> [EXERCISE DIRECTIONS]: Where the records appear below, transcribe them exactly, leaving none out.

> [SUPPLIED RECORDS]:
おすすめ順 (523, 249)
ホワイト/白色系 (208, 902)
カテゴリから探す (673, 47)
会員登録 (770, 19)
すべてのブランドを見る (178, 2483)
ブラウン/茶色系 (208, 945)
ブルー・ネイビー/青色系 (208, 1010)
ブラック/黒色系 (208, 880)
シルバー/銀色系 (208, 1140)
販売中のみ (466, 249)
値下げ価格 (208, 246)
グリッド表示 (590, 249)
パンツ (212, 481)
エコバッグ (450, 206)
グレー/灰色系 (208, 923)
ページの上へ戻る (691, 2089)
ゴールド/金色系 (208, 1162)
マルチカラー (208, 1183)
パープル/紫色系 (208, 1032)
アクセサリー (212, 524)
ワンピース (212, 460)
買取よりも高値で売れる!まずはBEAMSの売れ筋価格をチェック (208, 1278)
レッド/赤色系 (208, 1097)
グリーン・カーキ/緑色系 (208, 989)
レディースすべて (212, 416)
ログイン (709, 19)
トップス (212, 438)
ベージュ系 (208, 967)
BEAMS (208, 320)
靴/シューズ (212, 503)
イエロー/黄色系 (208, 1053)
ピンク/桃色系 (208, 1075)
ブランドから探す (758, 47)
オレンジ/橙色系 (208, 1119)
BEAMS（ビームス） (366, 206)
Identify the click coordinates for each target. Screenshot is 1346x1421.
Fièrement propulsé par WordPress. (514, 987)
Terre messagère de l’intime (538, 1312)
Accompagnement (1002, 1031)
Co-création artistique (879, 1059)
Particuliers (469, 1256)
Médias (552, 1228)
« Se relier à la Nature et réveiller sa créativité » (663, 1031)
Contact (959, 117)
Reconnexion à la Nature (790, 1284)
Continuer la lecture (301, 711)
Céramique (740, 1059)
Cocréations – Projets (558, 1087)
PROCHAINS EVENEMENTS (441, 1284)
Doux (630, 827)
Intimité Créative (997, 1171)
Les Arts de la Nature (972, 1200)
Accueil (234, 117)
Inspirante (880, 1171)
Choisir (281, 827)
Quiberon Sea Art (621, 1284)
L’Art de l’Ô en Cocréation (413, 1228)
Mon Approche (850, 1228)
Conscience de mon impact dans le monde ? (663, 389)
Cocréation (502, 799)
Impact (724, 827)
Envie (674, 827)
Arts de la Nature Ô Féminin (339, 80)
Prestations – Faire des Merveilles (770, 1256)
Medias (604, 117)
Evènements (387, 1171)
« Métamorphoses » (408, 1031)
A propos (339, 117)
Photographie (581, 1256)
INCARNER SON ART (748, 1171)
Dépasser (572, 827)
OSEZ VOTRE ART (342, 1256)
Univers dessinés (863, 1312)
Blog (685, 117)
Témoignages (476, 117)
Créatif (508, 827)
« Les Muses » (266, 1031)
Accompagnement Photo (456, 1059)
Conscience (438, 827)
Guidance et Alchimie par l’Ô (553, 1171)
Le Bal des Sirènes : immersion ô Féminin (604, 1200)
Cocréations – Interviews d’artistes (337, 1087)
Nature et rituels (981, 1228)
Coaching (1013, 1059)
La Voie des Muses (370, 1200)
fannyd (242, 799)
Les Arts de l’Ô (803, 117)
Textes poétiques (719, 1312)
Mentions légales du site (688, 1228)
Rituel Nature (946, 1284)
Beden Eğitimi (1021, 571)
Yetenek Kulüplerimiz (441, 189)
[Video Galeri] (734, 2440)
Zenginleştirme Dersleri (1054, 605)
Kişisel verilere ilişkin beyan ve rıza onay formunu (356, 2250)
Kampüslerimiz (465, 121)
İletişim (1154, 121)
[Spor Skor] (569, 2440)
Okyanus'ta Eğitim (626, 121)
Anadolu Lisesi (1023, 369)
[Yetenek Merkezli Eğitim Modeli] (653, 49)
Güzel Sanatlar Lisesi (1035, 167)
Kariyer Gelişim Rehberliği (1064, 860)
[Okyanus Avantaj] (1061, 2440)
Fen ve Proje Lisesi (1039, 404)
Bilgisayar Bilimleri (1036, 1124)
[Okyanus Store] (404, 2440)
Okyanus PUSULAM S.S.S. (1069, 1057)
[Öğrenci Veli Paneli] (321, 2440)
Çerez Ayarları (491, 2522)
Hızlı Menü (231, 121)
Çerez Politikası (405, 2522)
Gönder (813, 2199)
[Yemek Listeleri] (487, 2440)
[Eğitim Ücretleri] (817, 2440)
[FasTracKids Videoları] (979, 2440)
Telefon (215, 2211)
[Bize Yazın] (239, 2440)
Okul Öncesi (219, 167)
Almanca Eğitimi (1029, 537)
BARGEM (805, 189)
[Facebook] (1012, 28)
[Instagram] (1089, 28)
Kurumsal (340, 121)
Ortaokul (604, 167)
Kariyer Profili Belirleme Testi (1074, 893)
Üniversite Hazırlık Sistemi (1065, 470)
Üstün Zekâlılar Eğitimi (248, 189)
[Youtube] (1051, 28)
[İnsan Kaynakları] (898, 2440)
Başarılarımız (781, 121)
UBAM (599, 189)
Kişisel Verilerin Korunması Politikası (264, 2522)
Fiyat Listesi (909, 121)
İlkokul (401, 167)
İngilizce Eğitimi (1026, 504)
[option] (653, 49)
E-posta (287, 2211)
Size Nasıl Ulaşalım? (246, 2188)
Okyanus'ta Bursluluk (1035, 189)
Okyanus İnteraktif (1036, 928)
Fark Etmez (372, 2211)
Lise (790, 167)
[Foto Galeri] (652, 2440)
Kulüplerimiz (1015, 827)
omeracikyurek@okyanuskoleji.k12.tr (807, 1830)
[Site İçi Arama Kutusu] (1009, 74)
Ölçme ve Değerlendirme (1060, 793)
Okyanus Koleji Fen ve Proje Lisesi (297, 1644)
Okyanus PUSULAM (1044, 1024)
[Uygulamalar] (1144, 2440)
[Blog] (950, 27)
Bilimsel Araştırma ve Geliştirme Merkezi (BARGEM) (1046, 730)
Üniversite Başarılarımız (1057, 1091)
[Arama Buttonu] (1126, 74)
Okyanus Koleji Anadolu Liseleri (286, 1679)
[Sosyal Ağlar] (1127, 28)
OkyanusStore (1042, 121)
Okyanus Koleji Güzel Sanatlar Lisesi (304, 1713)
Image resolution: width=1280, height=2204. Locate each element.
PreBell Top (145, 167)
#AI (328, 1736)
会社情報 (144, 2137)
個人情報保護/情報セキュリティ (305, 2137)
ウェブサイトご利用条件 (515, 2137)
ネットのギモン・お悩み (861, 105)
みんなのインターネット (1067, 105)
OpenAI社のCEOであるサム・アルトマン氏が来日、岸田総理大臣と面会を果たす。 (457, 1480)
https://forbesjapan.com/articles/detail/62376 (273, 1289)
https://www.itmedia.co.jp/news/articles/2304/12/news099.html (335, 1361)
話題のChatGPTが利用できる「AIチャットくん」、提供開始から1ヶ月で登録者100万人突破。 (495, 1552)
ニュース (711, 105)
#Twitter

> [PROBLEM SOLUTION]:
おすすめ順 (523, 249)
ホワイト/白色系 (208, 902)
カテゴリから探す (673, 47)
会員登録 (770, 19)
すべてのブランドを見る (178, 2483)
ブラウン/茶色系 (208, 945)
ブルー・ネイビー/青色系 (208, 1010)
ブラック/黒色系 (208, 880)
シルバー/銀色系 (208, 1140)
販売中のみ (466, 249)
値下げ価格 (208, 246)
グリッド表示 (590, 249)
パンツ (212, 481)
エコバッグ (450, 206)
グレー/灰色系 (208, 923)
ページの上へ戻る (691, 2089)
ゴールド/金色系 (208, 1162)
マルチカラー (208, 1183)
パープル/紫色系 (208, 1032)
アクセサリー (212, 524)
ワンピース (212, 460)
買取よりも高値で売れる!まずはBEAMSの売れ筋価格をチェック (208, 1278)
レッド/赤色系 (208, 1097)
グリーン・カーキ/緑色系 (208, 989)
レディースすべて (212, 416)
ログイン (709, 19)
トップス (212, 438)
ベージュ系 (208, 967)
BEAMS (208, 320)
靴/シューズ (212, 503)
イエロー/黄色系 (208, 1053)
ピンク/桃色系 (208, 1075)
ブランドから探す (758, 47)
オレンジ/橙色系 (208, 1119)
BEAMS（ビームス） (366, 206)
Identify the click coordinates for each target. Screenshot is 1346x1421.
Fièrement propulsé par WordPress. (514, 987)
Terre messagère de l’intime (538, 1312)
Accompagnement (1002, 1031)
Co-création artistique (879, 1059)
Particuliers (469, 1256)
Médias (552, 1228)
« Se relier à la Nature et réveiller sa créativité » (663, 1031)
Contact (959, 117)
Reconnexion à la Nature (790, 1284)
Continuer la lecture (301, 711)
Céramique (740, 1059)
Cocréations – Projets (558, 1087)
PROCHAINS EVENEMENTS (441, 1284)
Doux (630, 827)
Intimité Créative (997, 1171)
Les Arts de la Nature (972, 1200)
Accueil (234, 117)
Inspirante (880, 1171)
Choisir (281, 827)
Quiberon Sea Art (621, 1284)
L’Art de l’Ô en Cocréation (413, 1228)
Mon Approche (850, 1228)
Conscience de mon impact dans le monde ? (663, 389)
Cocréation (502, 799)
Impact (724, 827)
Envie (674, 827)
Arts de la Nature Ô Féminin (339, 80)
Prestations – Faire des Merveilles (770, 1256)
Medias (604, 117)
Evènements (387, 1171)
« Métamorphoses » (408, 1031)
A propos (339, 117)
Photographie (581, 1256)
INCARNER SON ART (748, 1171)
Dépasser (572, 827)
OSEZ VOTRE ART (342, 1256)
Univers dessinés (863, 1312)
Blog (685, 117)
Témoignages (476, 117)
Créatif (508, 827)
« Les Muses » (266, 1031)
Accompagnement Photo (456, 1059)
Conscience (438, 827)
Guidance et Alchimie par l’Ô (553, 1171)
Le Bal des Sirènes : immersion ô Féminin (604, 1200)
Cocréations – Interviews d’artistes (337, 1087)
Nature et rituels (981, 1228)
Coaching (1013, 1059)
La Voie des Muses (370, 1200)
fannyd (242, 799)
Les Arts de l’Ô (803, 117)
Textes poétiques (719, 1312)
Mentions légales du site (688, 1228)
Rituel Nature (946, 1284)
Beden Eğitimi (1021, 571)
Yetenek Kulüplerimiz (441, 189)
[Video Galeri] (734, 2440)
Zenginleştirme Dersleri (1054, 605)
Kişisel verilere ilişkin beyan ve rıza onay formunu (356, 2250)
Kampüslerimiz (465, 121)
İletişim (1154, 121)
[Spor Skor] (569, 2440)
Okyanus'ta Eğitim (626, 121)
Anadolu Lisesi (1023, 369)
[Yetenek Merkezli Eğitim Modeli] (653, 49)
Güzel Sanatlar Lisesi (1035, 167)
Kariyer Gelişim Rehberliği (1064, 860)
[Okyanus Avantaj] (1061, 2440)
Fen ve Proje Lisesi (1039, 404)
Bilgisayar Bilimleri (1036, 1124)
[Okyanus Store] (404, 2440)
Okyanus PUSULAM S.S.S. (1069, 1057)
[Öğrenci Veli Paneli] (321, 2440)
Çerez Ayarları (491, 2522)
Hızlı Menü (231, 121)
Çerez Politikası (405, 2522)
Gönder (813, 2199)
[Yemek Listeleri] (487, 2440)
[Eğitim Ücretleri] (817, 2440)
[FasTracKids Videoları] (979, 2440)
Telefon (215, 2211)
[Bize Yazın] (239, 2440)
Okul Öncesi (219, 167)
Almanca Eğitimi (1029, 537)
BARGEM (805, 189)
[Facebook] (1012, 28)
[Instagram] (1089, 28)
Kurumsal (340, 121)
Ortaokul (604, 167)
Kariyer Profili Belirleme Testi (1074, 893)
Üniversite Hazırlık Sistemi (1065, 470)
Üstün Zekâlılar Eğitimi (248, 189)
[Youtube] (1051, 28)
[İnsan Kaynakları] (898, 2440)
Başarılarımız (781, 121)
UBAM (599, 189)
Kişisel Verilerin Korunması Politikası (264, 2522)
Fiyat Listesi (909, 121)
İlkokul (401, 167)
İngilizce Eğitimi (1026, 504)
[option] (653, 49)
E-posta (287, 2211)
Size Nasıl Ulaşalım? (246, 2188)
Okyanus'ta Bursluluk (1035, 189)
Okyanus İnteraktif (1036, 928)
Fark Etmez (372, 2211)
Lise (790, 167)
[Foto Galeri] (652, 2440)
Kulüplerimiz (1015, 827)
omeracikyurek@okyanuskoleji.k12.tr (807, 1830)
[Site İçi Arama Kutusu] (1009, 74)
Ölçme ve Değerlendirme (1060, 793)
Okyanus Koleji Fen ve Proje Lisesi (297, 1644)
Okyanus PUSULAM (1044, 1024)
[Uygulamalar] (1144, 2440)
[Blog] (950, 27)
Bilimsel Araştırma ve Geliştirme Merkezi (BARGEM) (1046, 730)
Üniversite Başarılarımız (1057, 1091)
[Arama Buttonu] (1126, 74)
Okyanus Koleji Anadolu Liseleri (286, 1679)
[Sosyal Ağlar] (1127, 28)
OkyanusStore (1042, 121)
Okyanus Koleji Güzel Sanatlar Lisesi (304, 1713)
Image resolution: width=1280, height=2204. Locate each element.
PreBell Top (145, 167)
#AI (328, 1736)
会社情報 (144, 2137)
個人情報保護/情報セキュリティ (305, 2137)
ウェブサイトご利用条件 (515, 2137)
ネットのギモン・お悩み (861, 105)
みんなのインターネット (1067, 105)
OpenAI社のCEOであるサム・アルトマン氏が来日、岸田総理大臣と面会を果たす。 (457, 1480)
https://forbesjapan.com/articles/detail/62376 (273, 1289)
https://www.itmedia.co.jp/news/articles/2304/12/news099.html (335, 1361)
話題のChatGPTが利用できる「AIチャットくん」、提供開始から1ヶ月で登録者100万人突破。 (495, 1552)
ニュース (711, 105)
#Twitter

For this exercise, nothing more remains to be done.